§ DIRECTIONS: Images do not belong in the copy. Retype all the entries below exactly.

§ Transcribed page contents:
********
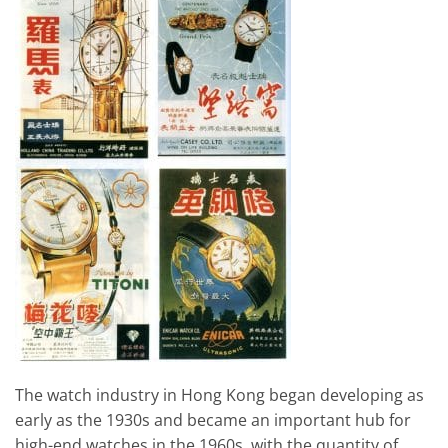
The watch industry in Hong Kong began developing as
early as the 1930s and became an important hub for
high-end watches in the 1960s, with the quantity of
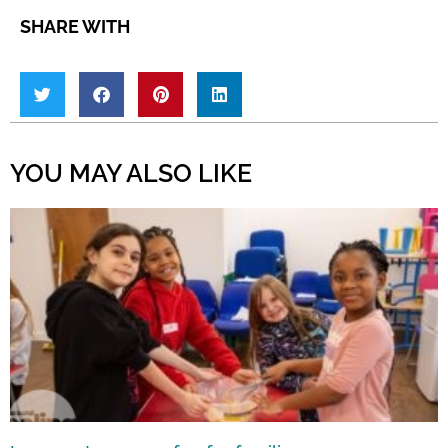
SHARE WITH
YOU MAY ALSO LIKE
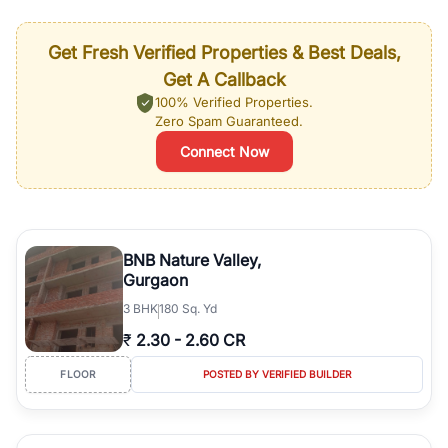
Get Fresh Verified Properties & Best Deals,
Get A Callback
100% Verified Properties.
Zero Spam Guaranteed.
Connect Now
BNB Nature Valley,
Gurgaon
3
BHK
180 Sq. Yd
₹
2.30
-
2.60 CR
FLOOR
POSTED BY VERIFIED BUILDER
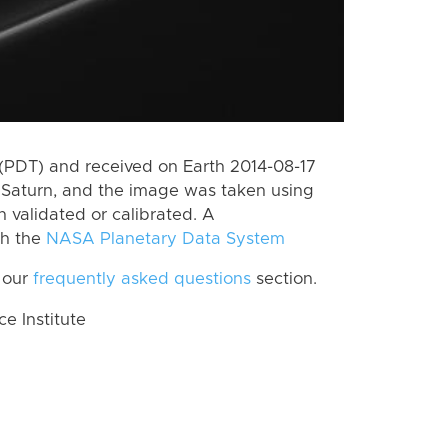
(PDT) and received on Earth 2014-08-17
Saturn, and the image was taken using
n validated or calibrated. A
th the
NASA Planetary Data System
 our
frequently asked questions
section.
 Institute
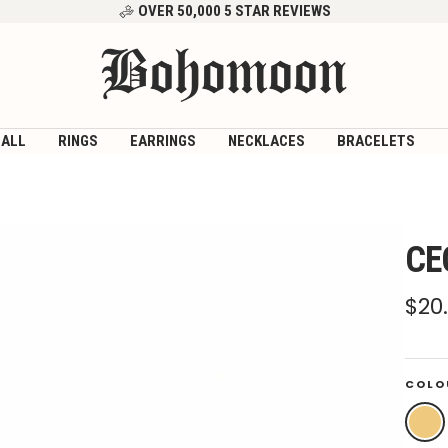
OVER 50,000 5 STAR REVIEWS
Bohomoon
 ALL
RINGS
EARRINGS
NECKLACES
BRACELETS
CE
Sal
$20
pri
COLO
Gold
********
§ RESULT:
The watch industry in Hong Kong began developing as
early as the 1930s and became an important hub for
high-end watches in the 1960s, with the quantity of
SHARE WITH
YOU MAY ALSO LIKE
Get Fresh Verified Properties & Best Deals,
Get A Callback
100% Verified Properties.
Zero Spam Guaranteed.
Connect Now
BNB Nature Valley,
Gurgaon
3
BHK
180 Sq. Yd
₹
2.30
-
2.60 CR
FLOOR
POSTED BY VERIFIED BUILDER
(PDT) and received on Earth 2014-08-17
Saturn, and the image was taken using
n validated or calibrated. A
th the
NASA Planetary Data System
 our
frequently asked questions
section.
 Institute
OVER 50,000 5 STAR REVIEWS
Bohomoon
 ALL
RINGS
EARRINGS
NECKLACES
BRACELETS
CE
Sal
$20
pri
COLO
Gold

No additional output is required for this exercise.